東京大学生産技術研究所人間・社会系部門関本義秀准教授東京大学生産技術研究所 人間・社会系部門
関本義秀准教授

1973年神奈川県生まれ。97年東京大学工学部土木学科卒業、2002年東京大学大学院工学系研究科社会基盤工学専攻・博士課程修了。13年より現職。「G空間情報センター」の運用を行う「社会基盤情報流通推進協議会」の代表理事も務める。

 G空間情報の最も分かりやすい活用例は、安心で安全な生活を守るサービスである。例えば、震災などで被災した地域の速やかな復旧のために、G空間情報を利用して計画図作成や避難経路の選定を行う。あるいはSNSを活用し、被災者からの投稿で浸水や土砂災害の発生地域を推定し、災害対応関係者の間で情報の共有を可能にする等々。

 もちろんハザードマップの作成だけでなく、G空間情報を活用すれば、既存のサービスを高度化・発展させたり、新たな産業やサービスを創出することができる。さらにAIを活用すれば、例えば物件価格と災害情報をリンクさせた不動産情報など、これまで想像もできなかったようなサービスや製品が登場するだろう。

 2016年11月、このG空間情報を活用する日本初のプラットフォームとして「G空間情報センター」が設立された。同センターは、産官学のさまざまな機関が保有する地理空間情報を円滑に流通させ、社会的な価値を生み出すことを支援する機関である。12年3月に閣議決定された「地理空間情報活用推進基本計画」に基づいて設立されたもので、社会基盤情報流通推進協議会が運用を行っている。

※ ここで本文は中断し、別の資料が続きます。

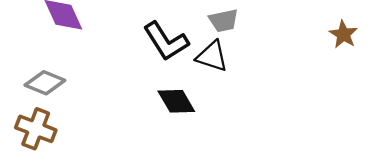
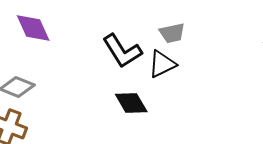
black triangle: (212, 56) -> (162, 64), turned -44

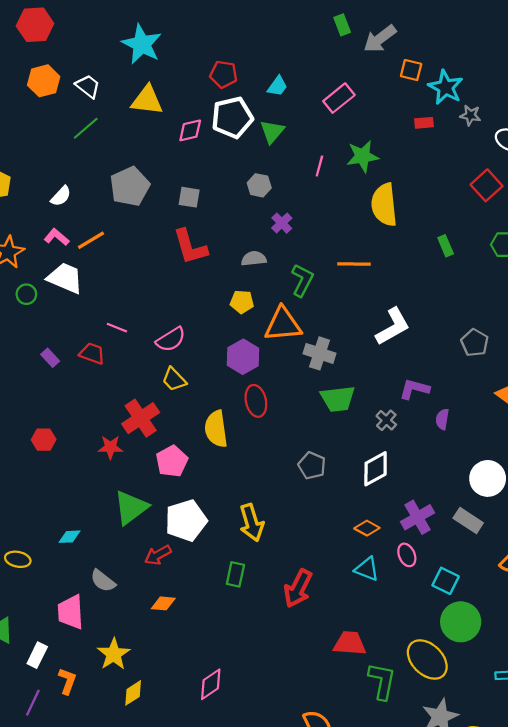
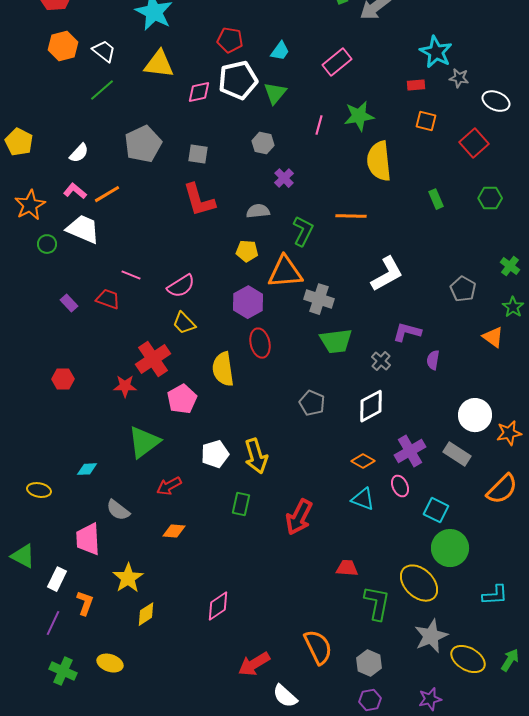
orange square: (411, 70) -> (426, 121), moved
white pentagon: (186, 520) -> (215, 454), moved, size x0.7
red trapezoid: (350, 643) -> (347, 568), size x0.7

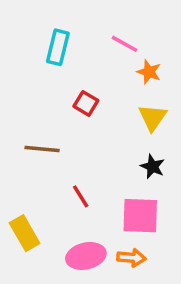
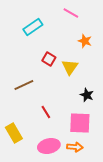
pink line: (124, 44) -> (71, 13), moved
cyan rectangle: (58, 47) -> (33, 27), turned 42
yellow triangle: (153, 117) -> (70, 67), moved
brown line: (42, 149) -> (24, 85), turned -30

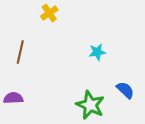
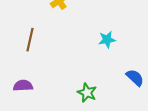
green star: (90, 105) -> (87, 93), moved, size x0.7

 同協議会の代表理事で、G空間情報の研究を行っている東京大学生産技術研究所の関本義秀准教授は、G空間情報センターを「産官学が参加した、世界にも類がないオールジャパンの地理空間情報のプラットフォーム」であると言う。

「同センターでは、国や自治体などから提供される無料データや、民間企業から提供される有料データを、自由に組み合わせてワンストップで入手できるプラットフォームを構築しています。地理空間情報は、料理と同じようにさまざまな素材を組み合わせることで、今まで見えなかったもの、価値の高いものを生み出せる可能性があります。アクセス数は次第に増えており、G空間情報の本格的な活用の第一歩がまさに始まったところ。今後の活発な活用が見込まれます」と、関本准教授は早くも手応えを感じている。

 期待されるのは“G空間×ICT”の適切な利活用だ。その実現は、日本の経済や社会に大きな影響を及ぼし、多様な課題を解決する有効な手段になると期待されている。